The visualization shows the dynamic relationship between home values and median incomes for 100 regions within the US. For any given period this relationship is roughly linear with housing values predictably increasing with increasing median income. However, this relationship is constantly changing. For instance, in March 1979 the slope of the regression line was 2.9 meaning that median home values increased by 2.9 dollars for every dollar increase of median income between regions.
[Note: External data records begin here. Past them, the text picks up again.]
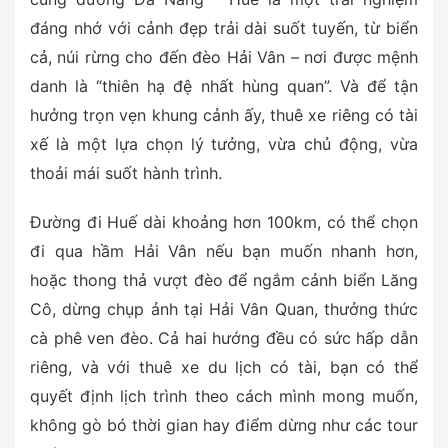
đáng nhớ với cảnh đẹp trải dài suốt tuyến, từ biển
cả, núi rừng cho đến đèo Hải Vân – nơi được mệnh
danh là “thiên hạ đệ nhất hùng quan”. Và để tận
hưởng trọn vẹn khung cảnh ấy, thuê xe riêng có tài
xế là một lựa chọn lý tưởng, vừa chủ động, vừa
thoải mái suốt hành trình.
Đường đi Huế dài khoảng hơn 100km, có thể chọn
đi qua hầm Hải Vân nếu bạn muốn nhanh hơn,
hoặc thong thả vượt đèo để ngắm cảnh biển Lăng
Cô, dừng chụp ảnh tại Hải Vân Quan, thưởng thức
cà phê ven đèo. Cả hai hướng đều có sức hấp dẫn
riêng, và với
thuê xe du lịch
có tài, bạn có thể
quyết định lịch trình theo cách mình mong muốn,
không gò bó thời gian hay điểm dừng như các tour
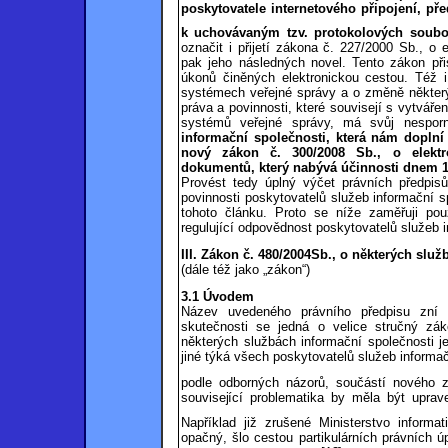
poskytovatele internetového připojení, př
k uchovávaným tzv. protokolových soubo
označit i přijetí zákona č. 227/2000 Sb., o
pak jeho následných novel. Tento zákon přis
úkonů činěných elektronickou cestou. Též i
systémech veřejné správy a o změně některý
práva a povinnosti, které souvisejí s vytvář
systémů veřejné správy, má svůj nespor
informační společnosti, která nám doplní
nový zákon č. 300/2008 Sb., o elektr
dokumentů, který nabývá účinnosti dnem 1
Provést tedy úplný výčet právních předpisů,
povinnosti poskytovatelů služeb informační s
tohoto článku. Proto se níže zaměřuji po
regulující odpovědnost poskytovatelů služeb i
III.
Zákon č. 480/2004Sb., o některých služ
(dále též jako „zákon“)
3.1
Úvod
em
Název uvedeného právního předpisu zní 
skutečnosti se jedná o velice stručný zá
některých službách informační společnosti
jiné týká všech poskytovatelů služeb informa
podle odborných názorů, součástí nového
související problematika by měla
být uprav
Například již zrušené Ministerstvo informat
opačný, šlo cestou partikulárních právních ú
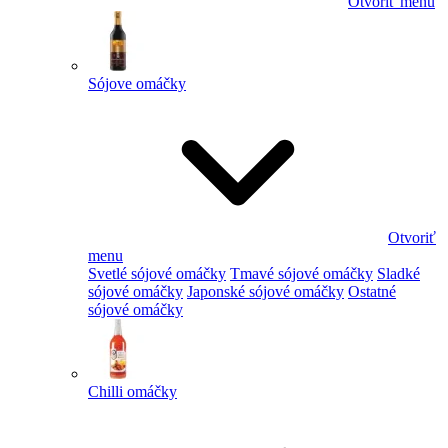
Otvoriť menu
Sójove omáčky
Otvoriť
menu
Svetlé sójové omáčky
Tmavé sójové omáčky
Sladké
sójové omáčky
Japonské sójové omáčky
Ostatné
sójové omáčky
Chilli omáčky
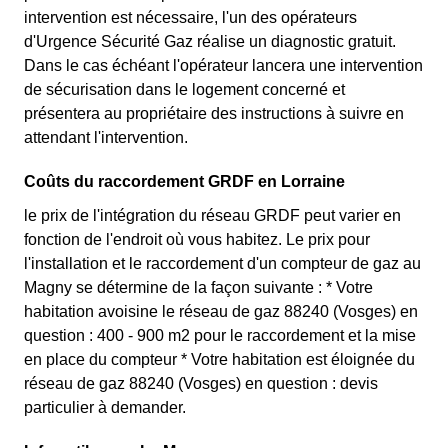
intervention est nécessaire, l'un des opérateurs
d'Urgence Sécurité Gaz réalise un diagnostic gratuit.
Dans le cas échéant l'opérateur lancera une intervention
de sécurisation dans le logement concerné et
présentera au propriétaire des instructions à suivre en
attendant l'intervention.
Coûts du raccordement GRDF en Lorraine
le prix de l'intégration du réseau GRDF peut varier en
fonction de l'endroit où vous habitez. Le prix pour
l'installation et le raccordement d'un compteur de gaz au
Magny se détermine de la façon suivante : * Votre
habitation avoisine le réseau de gaz 88240 (Vosges) en
question : 400 - 900 m2 pour le raccordement et la mise
en place du compteur * Votre habitation est éloignée du
réseau de gaz 88240 (Vosges) en question : devis
particulier à demander.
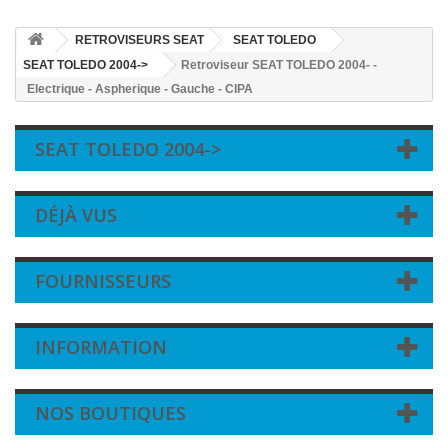
RETROVISEURS SEAT
SEAT TOLEDO
SEAT TOLEDO 2004->
Retroviseur SEAT TOLEDO 2004- -
Electrique - Aspherique - Gauche - CIPA
SEAT TOLEDO 2004->
DÉJÀ VUS
FOURNISSEURS
INFORMATION
NOS BOUTIQUES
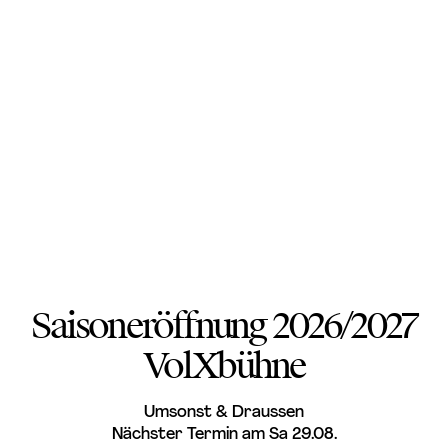
Saisoneröffnung 2026/2027
VolXbühne
Umsonst & Draussen
Nächster Termin am Sa 29.08.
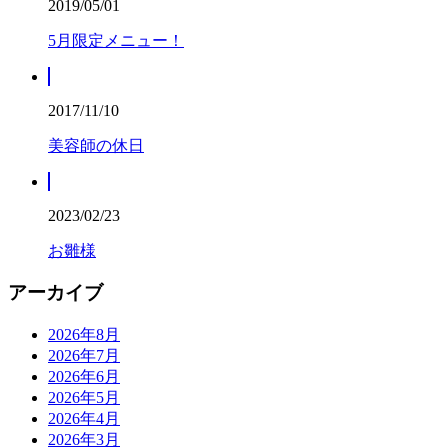
2019/05/01
5月限定メニュー！
2017/11/10
美容師の休日
2023/02/23
お雛様
アーカイブ
2026年8月
2026年7月
2026年6月
2026年5月
2026年4月
2026年3月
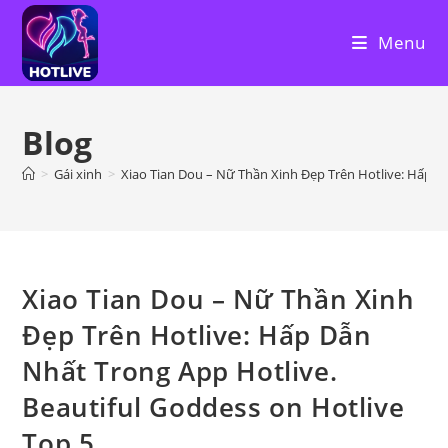
Skip
to
Menu
content
Blog
>
Gái xinh
>
Xiao Tian Dou – Nữ Thần Xinh Đẹp Trên Hotlive: Hấp D
Xiao Tian Dou – Nữ Thần Xinh
Đẹp Trên Hotlive: Hấp Dẫn
Nhất Trong App Hotlive.
Beautiful Goddess on Hotlive
Top 5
In June of 2017 the slope of the regression line was 10.1 a three fold increase in slope. This implies that it is substantially more expensive to live in higher income area in 2017 than it was in 1979. During the height of the housing bubble the slope of the regression line increased to ~ 12. Perhaps the most salient feature of this dynamic plot is the visualization of the boom-bust cylce of the economy which appears as undulating expansions and contractions of the data points over time. For instance, we can visually assess three contractions one in the early 1980s (Early 1980s Recession), one in the early 1990s (Early 1990s Recession) and one in the late 2000s (Financial Crisis of 2007-08). The last of these is especially dramatic, which is not suprising since it corresponds to the bursting of the subprime mortgage bubble.

Another interesting observation is that while some regions change quite a bit over time in terms of median income and home values, other regions are fairly static. For instance, the point (in red) representing the US as a whole, doesn't move substantially from its starting point in 1979 to its end point in 2017.

For those interested, the Ipython notebook and data are dowloadable from Kaggle.